Let my clarify once more my earlier comment re: Kuhn. Kuhn work examined how science operates from a historial perspective. In Kuhn's assessment, a topic is only a live topic for scientific investigation if there are remaining problems or puzzles to be solved. When this is not the case - for example, geometric optics - scientists no longer consider this a legitimate research area (although science courses will of course still teach the relevant theories). It is instead considered something of interest only to engineers. None of this is the same as saying that there are no engineering problems, or that engineers do not start using scientific theories until they are "finished". Neither should it be interpreted as meaning that there is a "finished" state for a theory - only that certain theories reach a point whereby there are no remaining research problems, and at this point the matter ceases to be an active issue in science. (Although future changes in theories can reopen previously closed issues, of course!) I hope this clarifies my earlier flippant comment.

I have a piece on Kuhn which I will stick up at some point soon that hopefully will clarify this issue somewhat, although my original remark is so tangential to Kuhn's work I largely regret ever mentioning it! :)

Some quick answers to your questions from my perspective:

1. Which questions should be investigated by scientists?

If the areas of investigation are inexpensive, whatever the scientist likes. If they are expensive, whatever the scientist can acquire funding for.

2. Which research results should be made public?

All results should be made public. Scientists may be afraid of being ridiculed for publishing certain results, but if they are committed to the scientific process they have a certain duty to publish all results they can support with confidence. This might indeed be an ethical issue... We can look at scientific ethical values at some point.

3. Do we need a "Supreme Court of Science"?
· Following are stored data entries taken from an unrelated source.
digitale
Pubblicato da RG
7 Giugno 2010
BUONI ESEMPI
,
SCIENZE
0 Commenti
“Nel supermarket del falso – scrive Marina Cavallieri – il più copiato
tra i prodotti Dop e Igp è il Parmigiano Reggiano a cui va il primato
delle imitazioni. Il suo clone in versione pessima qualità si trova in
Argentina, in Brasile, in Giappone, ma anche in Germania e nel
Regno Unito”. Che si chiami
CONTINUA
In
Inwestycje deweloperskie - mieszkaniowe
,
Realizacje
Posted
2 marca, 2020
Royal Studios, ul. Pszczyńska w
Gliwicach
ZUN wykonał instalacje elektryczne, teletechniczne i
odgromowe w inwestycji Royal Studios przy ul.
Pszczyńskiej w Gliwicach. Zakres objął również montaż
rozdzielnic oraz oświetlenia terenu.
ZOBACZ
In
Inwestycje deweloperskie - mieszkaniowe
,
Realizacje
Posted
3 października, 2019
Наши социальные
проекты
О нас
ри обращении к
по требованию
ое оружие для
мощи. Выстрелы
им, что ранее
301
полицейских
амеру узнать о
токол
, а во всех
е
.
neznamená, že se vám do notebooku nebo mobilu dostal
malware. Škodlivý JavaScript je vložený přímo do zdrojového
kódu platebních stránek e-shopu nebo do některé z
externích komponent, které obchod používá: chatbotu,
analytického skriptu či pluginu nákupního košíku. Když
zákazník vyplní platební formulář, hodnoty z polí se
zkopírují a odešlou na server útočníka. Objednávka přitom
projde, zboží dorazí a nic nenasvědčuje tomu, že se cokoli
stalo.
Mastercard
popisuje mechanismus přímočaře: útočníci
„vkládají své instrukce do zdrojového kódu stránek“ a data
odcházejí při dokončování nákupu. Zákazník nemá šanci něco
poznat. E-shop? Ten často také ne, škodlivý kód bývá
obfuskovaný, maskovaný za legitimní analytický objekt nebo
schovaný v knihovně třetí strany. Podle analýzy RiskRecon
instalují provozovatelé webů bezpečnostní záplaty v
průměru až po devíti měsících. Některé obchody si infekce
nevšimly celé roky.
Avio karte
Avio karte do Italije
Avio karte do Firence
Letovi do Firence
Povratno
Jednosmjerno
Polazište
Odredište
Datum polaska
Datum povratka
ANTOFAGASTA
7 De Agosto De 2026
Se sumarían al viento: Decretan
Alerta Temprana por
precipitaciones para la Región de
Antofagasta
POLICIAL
It is my opinion that such an organisation would have the opposite effect - it would make science more tyrannical than it already is.

4. How to choose which scientific theories should be turned into applications and which should be ignored?

Most scientific theories have no practical applications; those that have commercial implications will naturally be pursued in a capitalist society.

5. Should the "best-available" technology be made available?

To decide what is the "best-available" depends upon establishing a value criteria. This is another ethics of science question - but it doesn't concern the ethics of scientists, but the publics ethics with respect to science. It turns political rapidly, however. Definitely worth looking at in more detail...

6. How can a designer be sure that he is actually using "best-available" technical knowledge?

They simply cannot, unless they wait for all the research problems to be solved (as with geometric optics) at which point they can have a high degree of confidence. Any time before this, their technical knowledge may be incomplete, inaccurate or just plain wrong. Many attempts to turn science into technology fail - sometimes because theories are incomplete or in error, sometimes because the theory suggests an application than in practice isn't possible at the current time or indeed at all. Designers, like scientists themselves, must take a leap of faith when deciding their attitudes towards the various theories on offer - although in many cases, abundant research papers or a general consensus view allow for something more of a measured decision. Even this, however, can be in error. One might say that the ultimate test for any scientific theory is how well it applies itself to technology.

Many thanks for coming back to expand upon your points here. You have a very coherent set of questions for scientific practice, and they deserve discussion, but much of this is way outside of the field of ethics! (The epistemological issues in science are almost limitless... I may well pursue a philosophy of science campaign at some point in the future).

I'll table some discussion of scientific values (both for scientists and non-scientists) to pick up on where your issues connect with the ethical sphere... It's definitely worth pursuing.

Many thanks!

Chris: though I do appreciate your continuing effort at clarification I fail to see how my questions qualify as "epistemological" as opposed to "ethical" - I understand ethics as asking "What should humans *do*?" - in scientific practice as much as in any other field of human activity.
More specifically with regard to 1 and 4, I fail to understand how shifting the issue to "funding" either by academic bureaucracy or financial markets does help much with these questions - should a chemist do research on novel agents *potentially suitable* for chemical weapons simply because there is funding available? Should a chemist consider such a question at all? Should she ask where the funds come from?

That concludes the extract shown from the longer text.